### Work item
Please return every line from the entries that has the string "planen" in it.

= = =

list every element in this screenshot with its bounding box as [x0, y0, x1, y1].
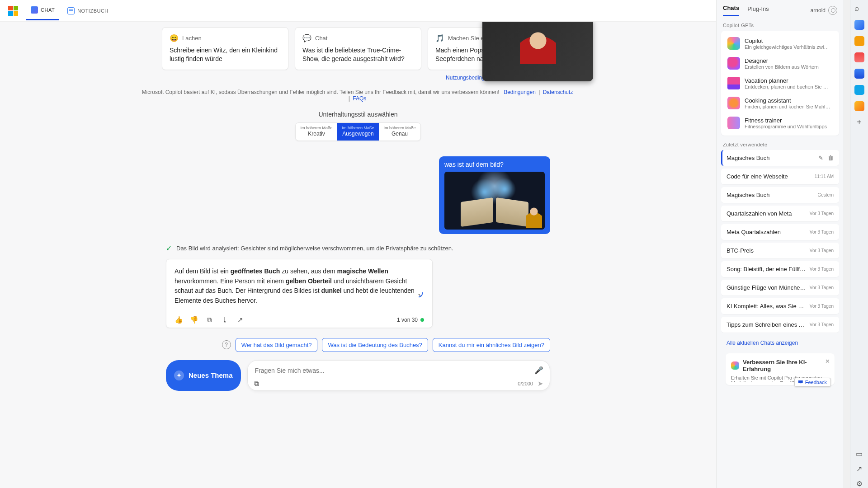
user-question: was ist auf dem bild? — [444, 161, 545, 168]
recent-list[interactable]: Magisches Buch ✎🗑 Code für eine Webseite… — [717, 150, 844, 488]
feedback-button[interactable]: Feedback — [794, 378, 831, 387]
chat-bubble-icon: 💬 — [302, 34, 311, 42]
gpt-item-fitness[interactable]: Fitness trainerFitnessprogramme und Wohl… — [723, 113, 837, 133]
right-panel: Chats Plug-Ins arnold Copilot-GPTs Copil… — [716, 0, 844, 488]
suggestion-label: Chat — [315, 35, 327, 42]
privacy-link[interactable]: Datenschutz — [543, 89, 573, 95]
recent-chat-item[interactable]: KI Komplett: Alles, was Sie über LLMs uV… — [721, 298, 839, 314]
download-icon[interactable]: ⭳ — [221, 316, 229, 324]
help-icon[interactable]: ? — [222, 340, 231, 349]
recent-chat-item[interactable]: Song: Bleistift, der eine Füllfeder sein… — [721, 261, 839, 277]
header: CHAT NOTIZBUCH — [0, 0, 716, 22]
copilot-icon — [727, 37, 740, 50]
sidebar-app-icon[interactable] — [854, 85, 864, 95]
scrollbar[interactable] — [844, 0, 850, 488]
style-balanced[interactable]: Im höheren MaßeAusgewogen — [337, 123, 379, 141]
suggestion-body: Schreibe einen Witz, den ein Kleinkind l… — [170, 46, 281, 63]
gpt-item-vacation[interactable]: Vacation plannerEntdecken, planen und bu… — [723, 73, 837, 93]
gpt-item-copilot[interactable]: CopilotEin gleichgewichtiges Verhältnis … — [723, 33, 837, 53]
thumbs-up-icon[interactable]: 👍 — [175, 316, 183, 324]
tab-chat[interactable]: CHAT — [26, 1, 59, 20]
trash-icon[interactable]: 🗑 — [828, 155, 834, 161]
style-creative[interactable]: Im höheren MaßeKreativ — [296, 123, 337, 141]
analysis-text: Das Bild wird analysiert: Gesichter sind… — [176, 245, 453, 252]
sidebar-app-icon[interactable] — [854, 52, 864, 62]
conditions-link[interactable]: Bedingungen — [504, 89, 536, 95]
followup-button[interactable]: Kannst du mir ein ähnliches Bild zeigen? — [433, 338, 550, 352]
tab-plugins[interactable]: Plug-Ins — [747, 5, 769, 16]
check-icon: ✓ — [166, 244, 172, 253]
chat-icon — [31, 6, 38, 14]
ai-response: Auf dem Bild ist ein geöffnetes Buch zu … — [166, 259, 433, 328]
new-topic-button[interactable]: ✦ Neues Thema — [166, 360, 241, 391]
gpts-heading: Copilot-GPTs — [717, 16, 844, 31]
char-counter: 0/2000 — [518, 381, 533, 386]
recent-chat-item[interactable]: Magisches BuchGestern — [721, 187, 839, 203]
microsoft-logo — [8, 6, 18, 16]
share-icon[interactable]: ↗ — [236, 316, 244, 324]
user-attached-image[interactable] — [444, 172, 545, 230]
style-title: Unterhaltungsstil auswählen — [318, 111, 397, 118]
suggestion-label: Lachen — [182, 35, 202, 42]
tab-notebook[interactable]: NOTIZBUCH — [63, 2, 113, 20]
sidebar-app-icon[interactable] — [854, 36, 864, 46]
add-icon[interactable]: + — [854, 117, 864, 127]
recent-chat-item[interactable]: Günstige Flüge von München nach FraVor 3… — [721, 280, 839, 296]
recent-chat-item[interactable]: Meta QuartalszahlenVor 3 Tagen — [721, 224, 839, 240]
followup-button[interactable]: Was ist die Bedeutung des Buches? — [322, 338, 428, 352]
disclaimer-text: Microsoft Copilot basiert auf KI, sodass… — [142, 89, 500, 95]
dumbbell-icon — [727, 117, 740, 129]
gpt-item-cooking[interactable]: Cooking assistantFinden, planen und koch… — [723, 93, 837, 113]
main-scroll[interactable]: 😄Lachen Schreibe einen Witz, den ein Kle… — [0, 22, 716, 488]
sidebar-app-icon[interactable] — [854, 69, 864, 79]
style-precise[interactable]: Im höheren MaßeGenau — [379, 123, 420, 141]
all-chats-link[interactable]: Alle aktuellen Chats anzeigen — [721, 335, 839, 351]
gpt-item-designer[interactable]: DesignerErstellen von Bildern aus Wörter… — [723, 53, 837, 73]
suggestion-card[interactable]: 💬Chat Was ist die beliebteste True-Crime… — [295, 27, 421, 70]
ai-response-text: Auf dem Bild ist ein geöffnetes Buch zu … — [175, 267, 424, 306]
faqs-link[interactable]: FAQs — [353, 95, 366, 102]
disclaimer: Microsoft Copilot basiert auf KI, sodass… — [141, 89, 575, 102]
tab-chats[interactable]: Chats — [723, 5, 739, 16]
external-icon[interactable]: ↗ — [854, 465, 864, 473]
promo-card: Verbessern Sie Ihre KI-Erfahrung ✕ Erhal… — [726, 353, 835, 385]
notebook-icon — [67, 7, 75, 14]
send-icon[interactable]: ➤ — [538, 380, 543, 388]
camera-icon[interactable]: ⧉ — [254, 380, 259, 388]
settings-icon[interactable]: ⚙ — [854, 479, 864, 488]
sidebar-app-icon[interactable] — [854, 20, 864, 30]
status-dot-icon — [420, 318, 424, 322]
recent-chat-item[interactable]: Quartalszahlen von MetaVor 3 Tagen — [721, 206, 839, 221]
suggestion-row: 😄Lachen Schreibe einen Witz, den ein Kle… — [141, 27, 575, 70]
followup-row: ? Wer hat das Bild gemacht? Was ist die … — [166, 338, 550, 352]
style-selector: Im höheren MaßeKreativ Im höheren MaßeAu… — [295, 122, 421, 141]
copy-icon[interactable]: ⧉ — [205, 316, 213, 324]
sidebar-app-icon[interactable] — [854, 101, 864, 111]
analysis-notice: ✓ Das Bild wird analysiert: Gesichter si… — [166, 244, 550, 253]
donut-icon — [727, 97, 740, 109]
composer: 🎤 ⧉ 0/2000 ➤ — [247, 360, 550, 391]
phone-icon[interactable]: ▭ — [854, 450, 864, 458]
suggestion-body: Was ist die beliebteste True-Crime-Show,… — [302, 46, 414, 63]
recent-chat-item[interactable]: BTC-PreisVor 3 Tagen — [721, 243, 839, 258]
laugh-icon: 😄 — [170, 34, 179, 42]
user-menu[interactable]: arnold — [811, 6, 837, 15]
avatar-icon — [828, 6, 837, 15]
loading-cursor-icon — [414, 288, 424, 298]
turn-counter: 1 von 30 — [397, 317, 424, 323]
recent-chat-item[interactable]: Code für eine Webseite11:11 AM — [721, 169, 839, 184]
recent-chat-item[interactable]: Tipps zum Schreiben eines Artikels übeVo… — [721, 317, 839, 333]
promo-title: Verbessern Sie Ihre KI-Erfahrung — [743, 359, 829, 372]
close-icon[interactable]: ✕ — [825, 358, 830, 365]
copilot-icon — [731, 361, 739, 370]
microphone-icon[interactable]: 🎤 — [534, 366, 543, 375]
recent-chat-item[interactable]: Magisches Buch ✎🗑 — [721, 150, 839, 166]
followup-button[interactable]: Wer hat das Bild gemacht? — [236, 338, 318, 352]
prompt-input[interactable] — [254, 365, 534, 376]
edit-icon[interactable]: ✎ — [818, 155, 823, 161]
thumbs-down-icon[interactable]: 👎 — [190, 316, 198, 324]
search-icon[interactable] — [854, 4, 864, 14]
music-icon: 🎵 — [435, 34, 444, 42]
suggestion-card[interactable]: 😄Lachen Schreibe einen Witz, den ein Kle… — [162, 27, 288, 70]
recent-heading: Zuletzt verwendete — [717, 136, 844, 150]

= = =

### Response
gpt-item-vacation[interactable]: Vacation plannerEntdecken, planen und bu… — [723, 73, 837, 93]
gpt-item-cooking[interactable]: Cooking assistantFinden, planen und koch… — [723, 93, 837, 113]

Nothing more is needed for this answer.